In our last article in this 1 John series, we saw that one of the results of the Christian’s assurance is confidence their prayers may be heard and answered when we pray according to Scripture. In 1 John 5:16-17, John continues teaching about prayer, telling Christians what they can be sure of as they pray for one another. Here John explains, Christians, if they pray for a brother who commits a sin not leading to death, God will grant it to that life to that sinner. With that said, there is a sin that leads to death. John does not explicitly forbid praying for a brother who so transgresses, but his language does help readers understand we should be concerned to pray for those who commit the sin leading to death (1 John 5:16).
1 John 5:16 is a challenging passage, and that also, means, we could spend significant amounts of time unpacking its various nuances, provide further clarification, and to help to understand what John is saying here. With that said, this is not the place to do that in this article. The difficulty in this passage comes from what John means by the sin leading to death. The death spoken here refers to eternal death. It seems then that John understands there to be at least one unforgivable sin.

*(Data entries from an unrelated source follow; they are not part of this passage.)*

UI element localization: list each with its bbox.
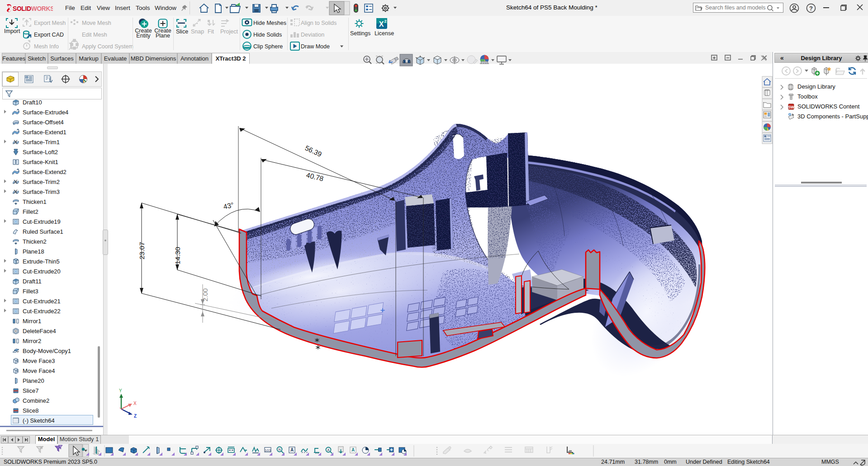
svg-text:A: A	[327, 448, 329, 452]
svg-text:?: ?	[809, 5, 813, 12]
svg-text:23.07: 23.07	[138, 242, 146, 259]
svg-text:Y: Y	[119, 388, 122, 393]
svg-text:40.78: 40.78	[305, 171, 324, 183]
svg-text:Z: Z	[134, 414, 137, 419]
svg-text:N: N	[278, 448, 280, 451]
svg-text:A: A	[290, 447, 294, 452]
svg-text:2: 2	[384, 19, 386, 24]
svg-text:103: 103	[265, 448, 271, 452]
svg-text:56.39: 56.39	[304, 144, 323, 158]
svg-text:SOLIDWORKS: SOLIDWORKS	[13, 5, 53, 12]
svg-text:SW: SW	[788, 105, 795, 109]
svg-text:43°: 43°	[223, 201, 234, 211]
svg-text:X: X	[133, 401, 137, 406]
svg-text:14.30: 14.30	[174, 247, 181, 264]
svg-text:2.00: 2.00	[201, 288, 209, 301]
svg-text:X: X	[379, 20, 384, 28]
svg-text:A: A	[351, 447, 355, 452]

Coming to difficult passages requires, we understand the context and the difficulty in order to properly interpret the passage. Various interpretations have been offered for the sin John mentions here. Those include the blasphemy of the Holy Spirit mentioned by Jesus Himself in Mark 3:28-30. Others include a persistent refusal to hear the gospel. It’s difficult to be precise here and uncover what John means here in this passage; these various possibilities I’ve already mentioned cannot be excluded. Blasphemy of the Holy Spirit is understandably most often seen as a denial of the Holy Spirit’s work in the ministry of Jesus, even when the person making such a denial knows better than to do that. Final apostasy would qualify under this category. Such apostasy can be committed only by those who have come to some knowledge of biblical truth already. Such blasphemy would result in the consequence of a heart unwilling to respond in faith to the gospel.
John’s implication that a brother can commit this sin, whatever, exactly it is does not mean it’s possible for a child of God to fall away from the Lord in apostasy. The term brother here can be used of any professing Christian, whether they explicitly have saving faith or not. John knows all true Christians will not commit the sin that leads to death. Though Christians may sin, Christians will not persist in unrepentant sin that leads to a final hardening of the heart, since the Lord has sovereignly removed their heart of stone, and replaced it with a new heart, with new desires and affections for Himself.

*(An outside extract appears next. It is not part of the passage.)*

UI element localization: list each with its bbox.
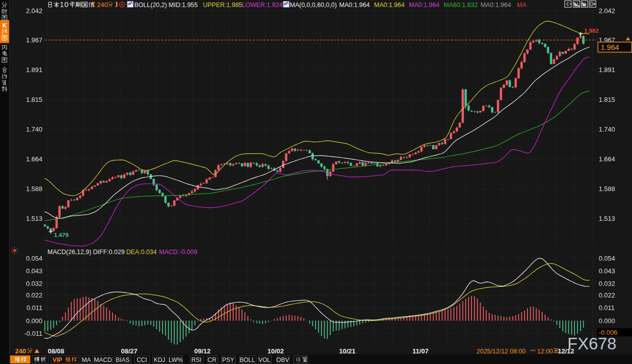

As mentioned throughout this article, this particular passage is difficult, regarding what the sin leading to death is, exactly. Even so, this passage encourages Christians to pray for one another. While John does not suggest that praying for people who have committed the sin leading to death, we must not be hasty and assume such a person has committed final, unrepentant apostasy. The key though that we need to ask ourselves, as we wrap up this article is found in this question, “Are you praying for fellow church members in your local church each day?” Please take some time today to pray for those you know who are struggling specifically with particular sins, including yourself.